(Dataset excerpts)
* * * *

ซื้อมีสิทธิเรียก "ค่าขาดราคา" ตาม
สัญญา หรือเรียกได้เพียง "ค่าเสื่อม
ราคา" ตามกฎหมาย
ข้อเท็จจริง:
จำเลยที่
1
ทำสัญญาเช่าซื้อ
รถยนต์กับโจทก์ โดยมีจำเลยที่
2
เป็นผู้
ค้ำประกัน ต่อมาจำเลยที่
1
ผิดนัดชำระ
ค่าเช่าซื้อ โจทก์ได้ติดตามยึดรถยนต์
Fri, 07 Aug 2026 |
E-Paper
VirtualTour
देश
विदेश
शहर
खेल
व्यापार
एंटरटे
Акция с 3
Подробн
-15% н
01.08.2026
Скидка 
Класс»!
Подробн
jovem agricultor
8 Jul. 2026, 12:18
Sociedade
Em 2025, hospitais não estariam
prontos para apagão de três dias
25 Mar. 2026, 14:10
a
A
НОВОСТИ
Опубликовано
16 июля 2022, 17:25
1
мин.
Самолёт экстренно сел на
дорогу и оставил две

* * * *

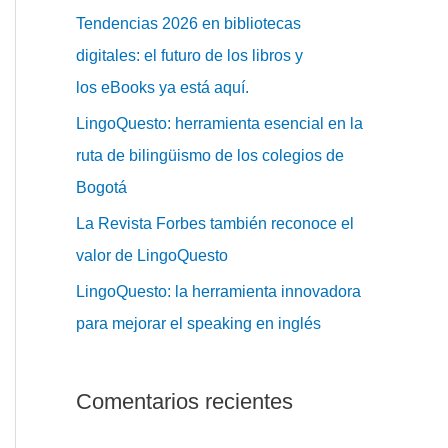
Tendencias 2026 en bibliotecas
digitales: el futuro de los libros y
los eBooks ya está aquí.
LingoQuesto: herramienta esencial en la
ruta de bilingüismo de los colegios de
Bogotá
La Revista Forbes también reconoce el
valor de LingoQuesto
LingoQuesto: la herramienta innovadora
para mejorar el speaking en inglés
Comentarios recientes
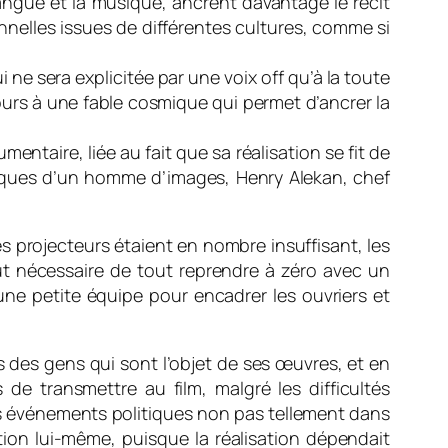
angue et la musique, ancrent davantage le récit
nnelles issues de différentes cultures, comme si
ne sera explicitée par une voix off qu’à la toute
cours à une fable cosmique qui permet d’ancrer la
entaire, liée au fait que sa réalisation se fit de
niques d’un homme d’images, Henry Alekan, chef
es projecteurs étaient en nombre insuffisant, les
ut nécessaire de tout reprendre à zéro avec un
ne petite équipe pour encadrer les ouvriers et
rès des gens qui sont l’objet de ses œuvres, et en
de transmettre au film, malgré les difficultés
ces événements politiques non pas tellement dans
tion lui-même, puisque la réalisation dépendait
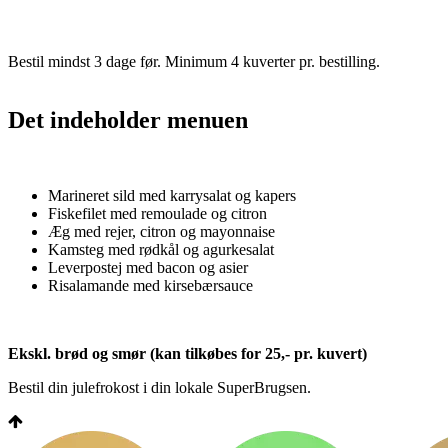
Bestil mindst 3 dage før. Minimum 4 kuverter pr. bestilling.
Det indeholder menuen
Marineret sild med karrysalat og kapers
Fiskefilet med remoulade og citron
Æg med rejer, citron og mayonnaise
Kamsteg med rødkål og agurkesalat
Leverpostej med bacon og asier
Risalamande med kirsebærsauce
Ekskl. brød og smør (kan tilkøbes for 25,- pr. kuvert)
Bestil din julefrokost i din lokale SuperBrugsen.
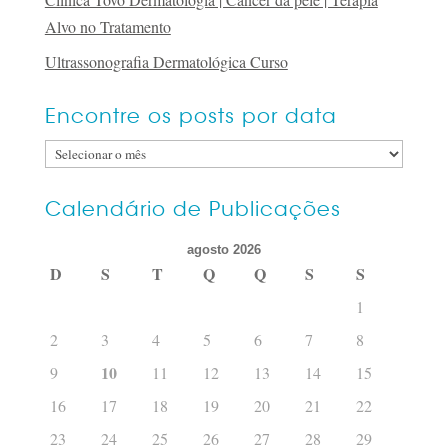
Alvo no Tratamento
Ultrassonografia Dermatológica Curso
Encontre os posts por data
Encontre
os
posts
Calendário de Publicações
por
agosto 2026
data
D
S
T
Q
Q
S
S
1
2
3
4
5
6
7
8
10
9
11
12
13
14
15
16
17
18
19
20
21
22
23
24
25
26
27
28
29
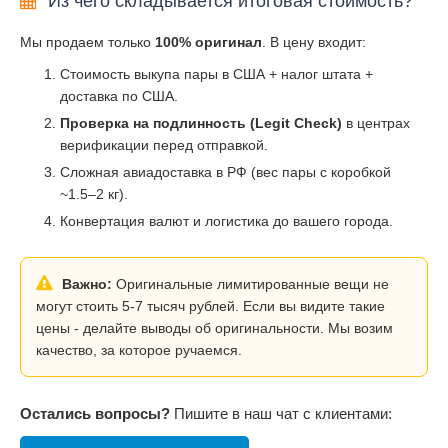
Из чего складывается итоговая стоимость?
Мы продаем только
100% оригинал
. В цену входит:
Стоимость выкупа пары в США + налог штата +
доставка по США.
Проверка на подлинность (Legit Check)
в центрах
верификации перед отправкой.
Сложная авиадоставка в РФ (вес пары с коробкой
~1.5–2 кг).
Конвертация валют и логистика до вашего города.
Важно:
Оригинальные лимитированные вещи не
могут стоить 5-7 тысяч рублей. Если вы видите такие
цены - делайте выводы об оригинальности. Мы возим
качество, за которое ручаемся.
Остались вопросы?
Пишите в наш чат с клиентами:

* * * *

Look above for the line with "Risalamande med kirsebærsauce"; quote it and every line after it, stopping after the line with "Пишите в наш", exactly, with nothing added and without pictures.

• [Final answer]:
Risalamande med kirsebærsauce
Ekskl. brød og smør (kan tilkøbes for 25,- pr. kuvert)
Bestil din julefrokost i din lokale SuperBrugsen.
Alvo no Tratamento
Ultrassonografia Dermatológica Curso
Encontre os posts por data
Encontre
os
posts
Calendário de Publicações
por
agosto 2026
data
D
S
T
Q
Q
S
S
1
2
3
4
5
6
7
8
10
9
11
12
13
14
15
16
17
18
19
20
21
22
23
24
25
26
27
28
29
Из чего складывается итоговая стоимость?
Мы продаем только
100% оригинал
. В цену входит:
Стоимость выкупа пары в США + налог штата +
доставка по США.
Проверка на подлинность (Legit Check)
в центрах
верификации перед отправкой.
Сложная авиадоставка в РФ (вес пары с коробкой
~1.5–2 кг).
Конвертация валют и логистика до вашего города.
Важно:
Оригинальные лимитированные вещи не
могут стоить 5-7 тысяч рублей. Если вы видите такие
цены - делайте выводы об оригинальности. Мы возим
качество, за которое ручаемся.
Остались вопросы?
Пишите в наш чат с клиентами:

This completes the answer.